For example, capturing these statistics in the SYSCOLDISTSTATS and SYSCOLDIST DB2 Catalog tables can help the DB2 optimizer understand that there is only a limited number of values for a particular column in a table. This knowledge helps the optimizer revise its default assumption of uniform column data values and recalculate the filter factors and possibly change the access path, thereby improving query performance.
Another VLDB and availability enhancement in Version 8 is better granularity and handling of I/O type errors that require DB2 to take data set pages offline and add them to the Logical Page List (LPL) for potential recovery. These rare LPL error situations typically are encountered in extraordinary situations, such as DASD I/O failures, Group Buffer Pool failures, or Log Apply failures. DB2 in Version 7 restricted access by adding the entire partition or page set to the LPL list. Taking these complete page sets offline could result in a major outage caused by only one or two LPL problem pages.
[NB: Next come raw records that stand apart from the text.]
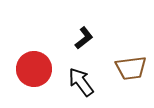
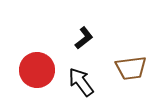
red circle: moved 3 px right, 1 px down
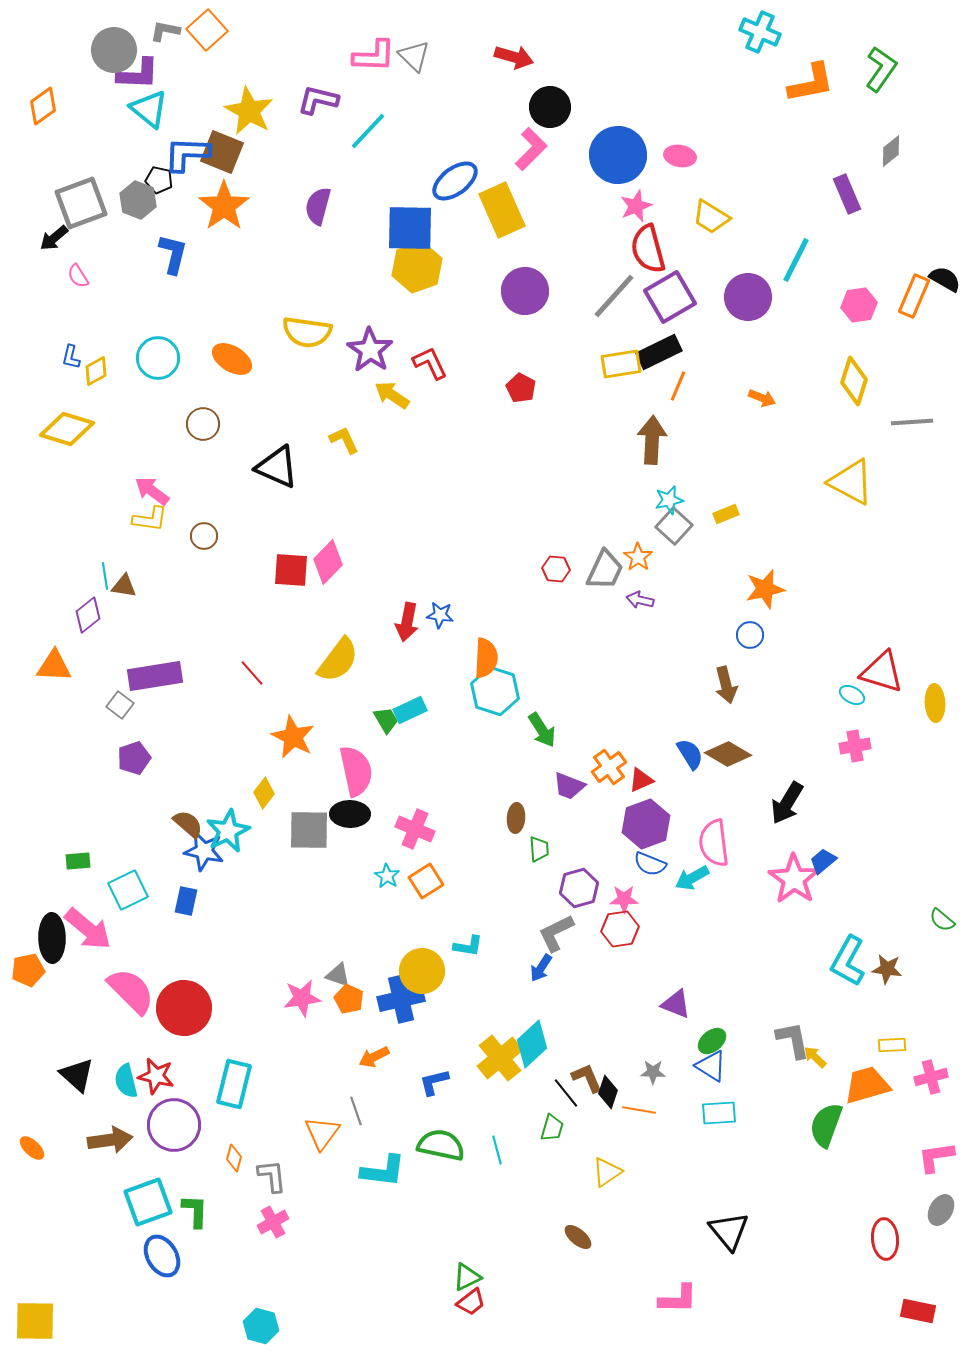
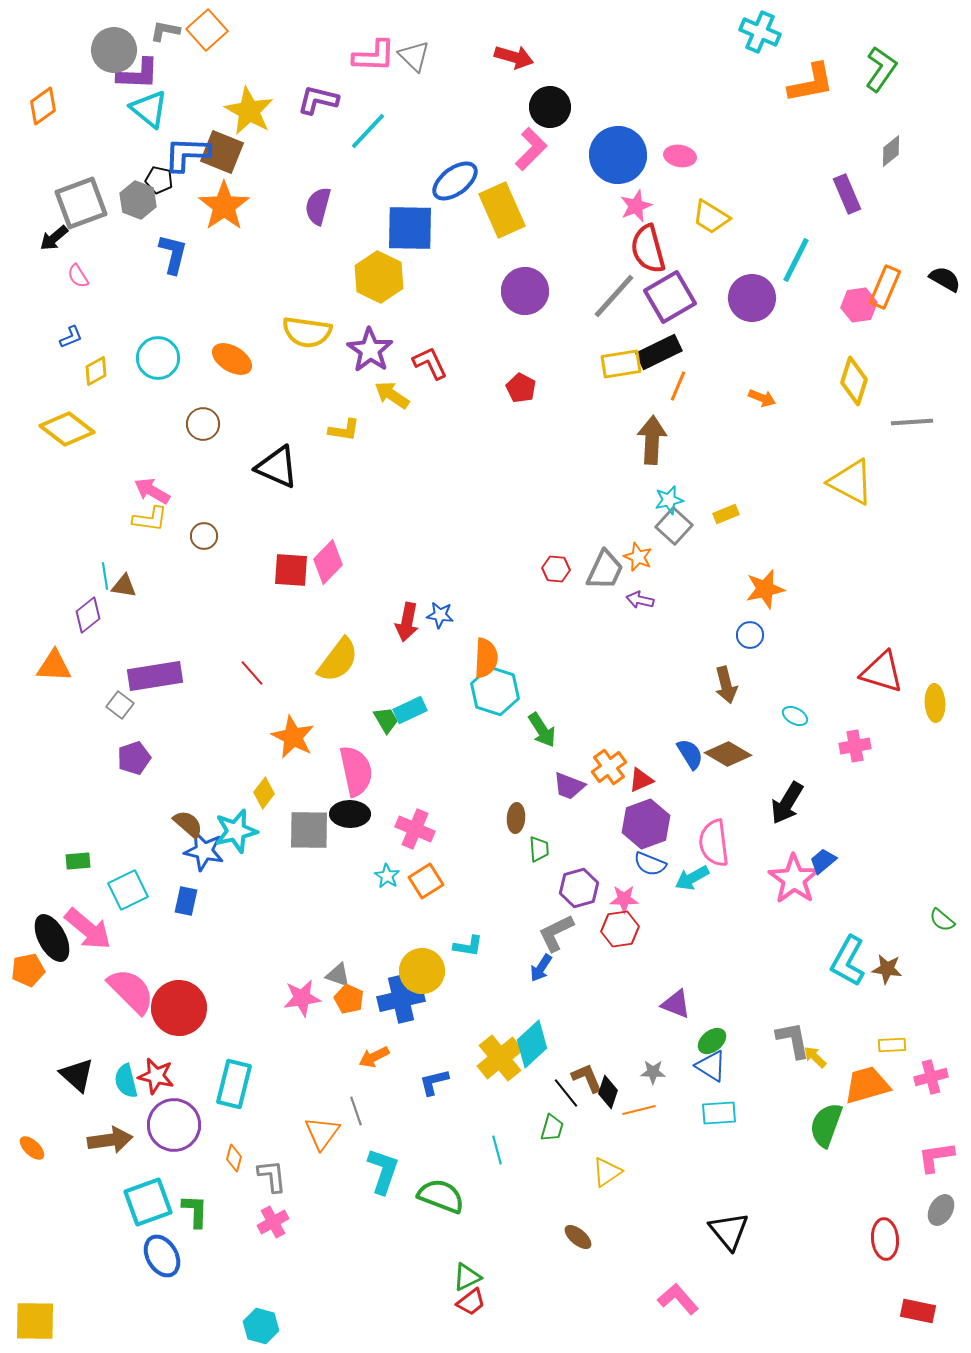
yellow hexagon at (417, 267): moved 38 px left, 10 px down; rotated 15 degrees counterclockwise
orange rectangle at (914, 296): moved 29 px left, 9 px up
purple circle at (748, 297): moved 4 px right, 1 px down
blue L-shape at (71, 357): moved 20 px up; rotated 125 degrees counterclockwise
yellow diamond at (67, 429): rotated 20 degrees clockwise
yellow L-shape at (344, 440): moved 10 px up; rotated 124 degrees clockwise
pink arrow at (152, 491): rotated 6 degrees counterclockwise
orange star at (638, 557): rotated 12 degrees counterclockwise
cyan ellipse at (852, 695): moved 57 px left, 21 px down
cyan star at (228, 831): moved 8 px right; rotated 12 degrees clockwise
black ellipse at (52, 938): rotated 27 degrees counterclockwise
red circle at (184, 1008): moved 5 px left
orange line at (639, 1110): rotated 24 degrees counterclockwise
green semicircle at (441, 1145): moved 51 px down; rotated 9 degrees clockwise
cyan L-shape at (383, 1171): rotated 78 degrees counterclockwise
pink L-shape at (678, 1299): rotated 132 degrees counterclockwise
In DB2 Version 8, recovery from LPL situations has been further automated, as DB2 first attempts to heal itself by automatically trying to recover from the situation. Additional messages and error codes are also being developed to further detail the cause of the LPL errors. The most important improvement to Version 8 LPL handling is that DB2 now only puts the individual pages in LPL offline restricted status when it encounters an error. This allows other database activity to continue while keeping the integrity of the problem pages guarded for recovery. By restricting only the directly LPL affected DB2 pages, potential outages and recoveries are minimized.
The DB2 catalog will now be stored in Unicode tables. Before Version 8, there was a restriction within DB2 on joining tables with different Coded Character Set Identifiers (CCSIDs), so that Unicode, EBCDIC, and ASCII tables cannot be accessed in the same SQL statement. Since the catalog will now be in Unicode, but the majority of user data will still be in EBCDIC encoding, this restriction would cause extreme difficulty for many vendors and users who have written applications combining catalog information and user data. Thankfully, in Version 8, these restrictions have been addressed. Tables with different CCSIDs can now be included in one SQL statement. The CCSID of the results will be determined by the default CCSID for the DB2 subsystem.
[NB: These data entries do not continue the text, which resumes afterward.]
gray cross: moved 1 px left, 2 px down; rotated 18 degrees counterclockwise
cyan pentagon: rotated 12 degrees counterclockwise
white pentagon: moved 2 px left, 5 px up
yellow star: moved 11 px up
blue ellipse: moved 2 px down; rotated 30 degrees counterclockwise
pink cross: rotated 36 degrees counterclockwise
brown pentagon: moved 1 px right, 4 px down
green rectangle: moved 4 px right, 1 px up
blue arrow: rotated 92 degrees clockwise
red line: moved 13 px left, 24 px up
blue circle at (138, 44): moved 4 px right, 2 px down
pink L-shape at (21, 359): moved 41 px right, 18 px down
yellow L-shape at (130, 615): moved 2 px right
Using Unicode solves the problem of handling characters uniformly worldwide. It also helps address the lack of compatibility between the mainframe EBCDIC CCSIDs and other Unix and Web workloads. As different EBCDIC or ASCII code pages are inconsistent about the code points for some characters (such as “$” and “|”), the move to Unicode parsing solves this issue. However, one restriction to the use of Unicode deals with authorization IDs. Authorization IDs sent to a DB2 Version 8 server must conform to the security package guidelines (i.e., RACF). Distributed requesters and servers now exchange information about the various CCSIDs they understand and will use Unicode where possible.
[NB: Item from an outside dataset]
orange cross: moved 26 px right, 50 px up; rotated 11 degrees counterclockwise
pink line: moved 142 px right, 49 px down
DB2 Version 7 included the basic infrastructure for supporting Unicode, including storage and conversion of Unicode-encoded data and coordination with OS/390 Unicode Systems Services. DB2 Version 8 builds on this support by adding several new functionalities, with probably the most important one being Unicode parsing. Unicode parsing of SQL statements affects many portions of DB2:
- Any SQL statement sent for parsing is converted to Unicode UTF-8 before parsing
- The Precompiler writes SQL statements into DBRMs in Unicode
- There are new Unicode hexadecimal string constants
- Long identifiers have been extended from 18 bytes to a new maximum length of 128 bytes. Note that some of the long identifiers will be lengthened to the new 128-byte maximum, but not all names will grow. Also note that the column name maximum is still 30 bytes, as in the entire DB2 family products.
DB2 uses two forms of Unicode called UTF-8 and UTF-16. Each form specifies one set of code points that handles many character sets. UTF-8 uses 1 byte (8 bits) for common characters (code points 0 through 127) that are compatible with ASCII. Code points 128 and beyond each occupy 2, 3, or 4 bytes. DB2 uses UTF-8 for stored data in the Catalog and for SQL statements that are to be parsed. UTF-16 uses 2 bytes (16 bits) for most characters.
Since the Precompiler executes outside of DB2, there is a new Precompiler option that tells it whether or not to allow Version 8 new syntax; i.e., whether SQL statements are to be interpreted as being in EBCDIC or Unicode, whether they must be converted to Unicode, and whether or not the DBRM must be marked as Version 8-dependent. Bind and Rebind are also enhanced to take EBCDIC statements and convert them to Unicode. The additional CPU cost required in doing Unicode conversion is incurred in Bind (both static and dynamic), Precompilation, Execute Immediate, and other facilities. This cost is not expected to be significant.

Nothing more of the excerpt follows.